Les startups technologiques en Afrique tirent parti de l'industrie cosmétique en plein essor

Par RadioTamTam

Par RadioTamTam

Les ministres africains du commerce exhortent les États-Unis à revoir les termes de l'AGOA

Les ministres africains du commerce exhortent les États-Unis à réviser l'accord commercial radical qui a ouvert le marché américain aux produits africains et à le renouveler cette année plutôt que d'attendre l'expiration du pacte hors taxes en 2025. Renouvellement immédiat de l'AGOA supprimerait l'incertitude quant à l'avenir du pacte et permettrait aux fournisseurs et aux partenaires de mieux planifier et maintenir les investissements dans les économies africaines, ont déclaré les ministres lors du Sommet des affaires États-Unis-Afrique au Botswana. L'incertitude entourant l'avenir de l'AGOA a un impact mondial réel sur les décisions prises par les entreprises et les économies qui tentent de profiter de ses conditions préférentielles pour entrer dans la plus grande économie du monde. La part de l'Afrique dans la fabrication textile mondiale a doublé dans le cadre de l'AGOA. la décision finale sur le renouvellement de l'AGOA appartiendra au Congrès américain pour approbation. D'une part, les questions africaines sont l'un des rares domaines thématiques où il existe presque toujours un soutien bipartite.
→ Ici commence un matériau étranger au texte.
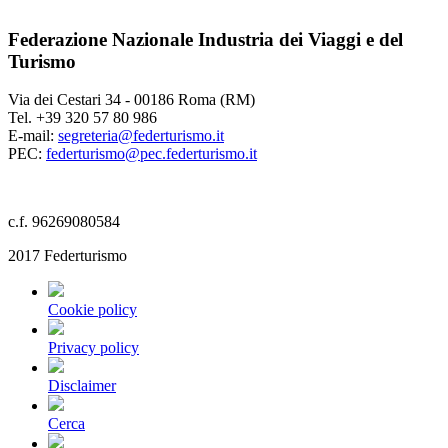
Federazione Nazionale Industria dei Viaggi e del
Turismo
Via dei Cestari 34 - 00186 Roma (RM)
Tel. +39 320 57 80 986
E-mail:
segreteria@federturismo.it
PEC:
federturismo@pec.federturismo.it
c.f. 96269080584
2017 Federturismo
Cookie policy
Privacy policy
Disclaimer
Cerca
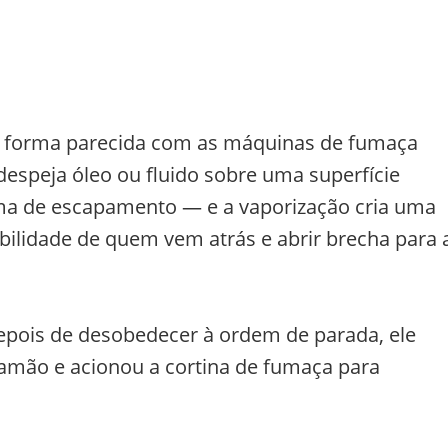
 forma parecida com as máquinas de fumaça
espeja óleo ou fluido sobre uma superfície
ma de escapamento — e a vaporização cria uma
ibilidade de quem vem atrás e abrir brecha para 
Depois de desobedecer à ordem de parada, ele
ramão e acionou a cortina de fumaça para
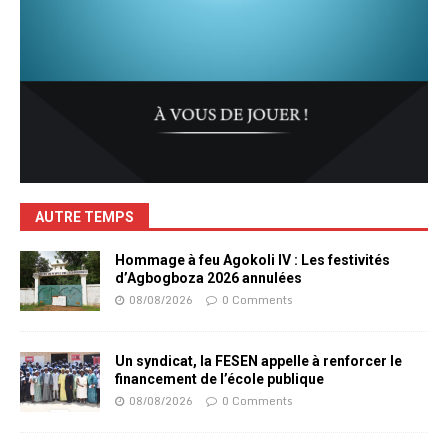
AUTRE TEMPS
Hommage à feu Agokoli IV : Les festivités
d’Agbogboza 2026 annulées
08/08/2026
0 Comments
Un syndicat, la FESEN appelle à renforcer le
financement de l’école publique
08/08/2026
0 Comments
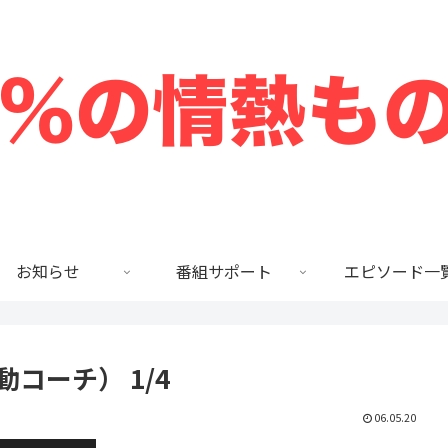
お知らせ
番組サポート
エピソード一
動コーチ） 1/4
06.05.20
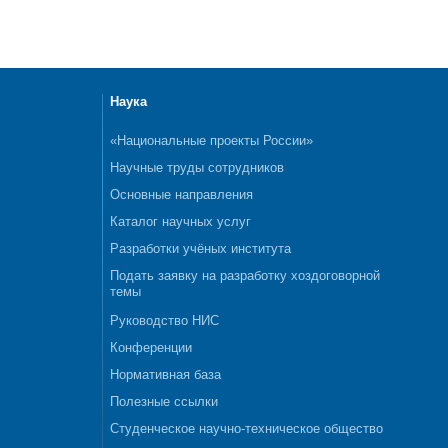
Наука
«Национальные проекты России»
Научные труды сотрудников
Основные направления
Каталог научных услуг
Разработки учёных института
Подать заявку на разработку хоздоговорной
темы
Руководство НИС
Конференции
Нормативная база
Полезные ссылки
Студенческое научно-техническое общество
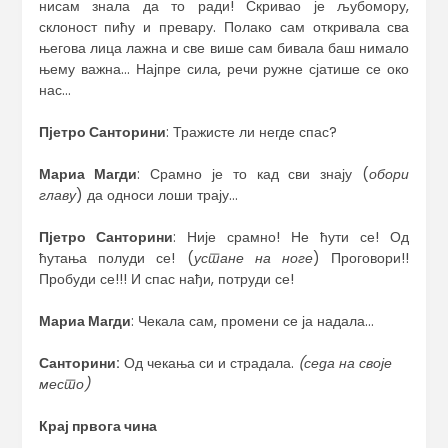
нисам знала да то ради! Скривао је љубомору,
склоност пићу и превару. Полако сам откривала сва
његова лица лажна и све више сам бивала баш нимало
њему важна… Најпре сила, речи ружне сјатише се око
нас…
Пјетро Санторини
: Тражисте ли негде спас?
Мариа Магди
: Срамно је то кад сви знају (
обори
главу
) да односи лоши трају…
Пјетро Санторини
: Није срамно! Не ћути се! Од
ћутања полуди се! (
устане на ноге
) Проговори!!
Пробуди се!!! И спас нађи, потруди се!
Мариа Магди
: Чекала сам, промени се ја надала…
Санторини:
Од чекања си и страдала.
(седа на своје
место)
Крај првога чина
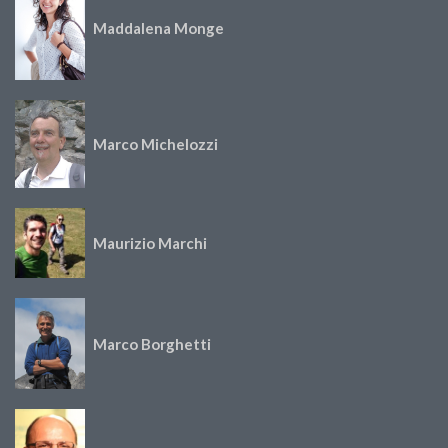
Maddalena Monge
Marco Michelozzi
Maurizio Marchi
Marco Borghetti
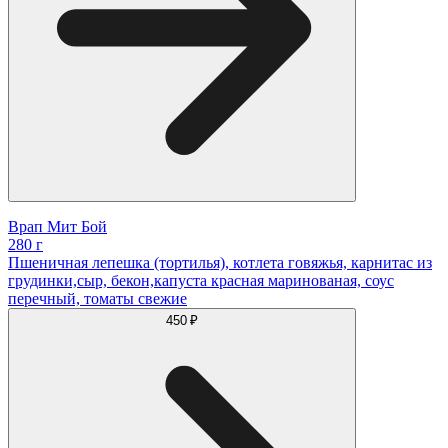
Врап Мит Бой
280 г
Пшеничная лепешка (тортилья), котлета говяжья, карнитас из
грудинки,сыр, бекон,капуста красная маринованая, соус
перечный, томаты свежие
450 ₽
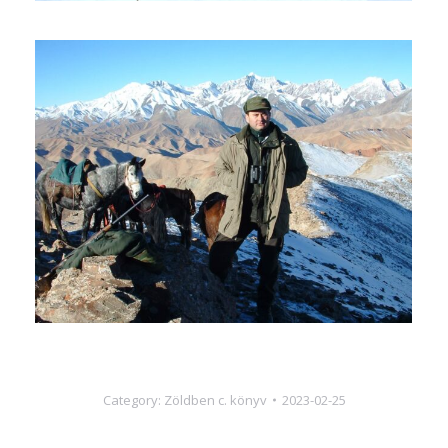
Category:
Zöldben c. könyv
2023-02-25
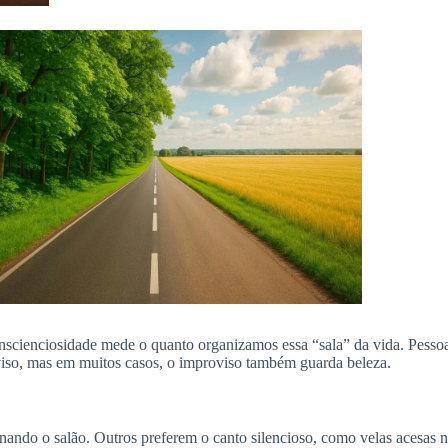
onscienciosidade mede o quanto organizamos essa “sala” da vida. Pess
iso, mas em muitos casos, o improviso também guarda beleza.
ando o salão. Outros preferem o canto silencioso, como velas acesas n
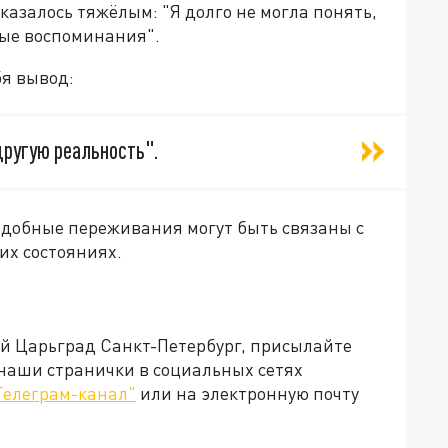
казалось тяжёлым: "Я долго не могла понять,
ные воспоминания".
бя вывод:
другую реальность".
подобные переживания могут быть связаны с
их состояниях.
ей Царьград Санкт-Петербург, присылайте
 наши странички в социальных сетях
Телеграм-канал"
или на электронную почту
D'autre part, les questions africaines ne sont souvent pas une priorité, ce qui pourrait signifier que nous sommes toujours là en septembre 2025 en attente de renouvellement.

SEMAFOR

Les plans du Nigéria pour stimuler l'approvisionnement alimentaire afin de réduire l'inflation

Le président Bola Tinubu a déclaré l'état d'urgence qui permettra au gouvernement de prendre des mesures exceptionnelles pour améliorer la sécurité et l'approvisionnement alimentaires, car la flambée des prix cause des difficultés généralisées. Cette décision déclenchera une série de mesures, notamment le défrichement des forêts pour les terres agricoles afin d'augmenter la production agricole et de réduire l'inflation alimentaire, a déclaré jeudi soir à la presse Dele Alake, porte-parole du président Bola Tinubu. Cela fait suite à la suppression par le président des subventions sur les carburants et de la réforme du taux de change, qui a vu le naira chuter de 40 % après la suppression de son arrimage au dollar le mois dernier. Certaines des initiatives comprennent l'utilisation de l'argent économisé grâce à la récente suppression d'une subvention au carburant pour fournir des engrais et des céréales aux agriculteurs. La protection doit également être renforcée pour les agriculteurs, dont beaucoup ont abandonné leurs terres après être devenus la cible de gangs qui kidnappent contre rançon. Les ménages les plus pauvres doivent également être aidés avec 10 dollars par mois pendant six mois. La nouvelle allocation mensuelle va à 12 millions de ménages via un programme connu sous le nom de Programme national de filet de sécurité - il est distinct d'une autre initiative lancée par le gouvernement précédent à travers laquelle ils reçoivent environ 6 dollars par mois. Ces personnes plus vulnérables sont également susceptibles d'avoir accès aux céréales et aux engrais offerts aux agriculteurs - bien que la déclaration n'ait pas été claire sur les chiffres.BLOOMBERG | Bbc

L'Égypte se classe au premier rang des principales destinations d'investissement en Afrique

La South African Rand Merchant Bank (RMB) a publié sa liste des 10 pays les plus attrayants pour les investissements en Afrique, destinée aux investisseurs ciblant des actifs réels dans une économie ou cherchant à développer des entreprises qui dépendent des infrastructures physiques. Historiquement, les destinations d'investissement en Afrique ont été classées en fonction des principes de l'activité économique et de l'environnement d'exploitation des entreprises. Cependant, l'approche du RMB nécessitait une couche supplémentaire de sophistication, en tenant compte de facteurs clés tels que les environnements opérationnels, les scores fiscaux et les plans de développement, qui sont tous essentiels à l'attractivité des investissements dans un monde Covid.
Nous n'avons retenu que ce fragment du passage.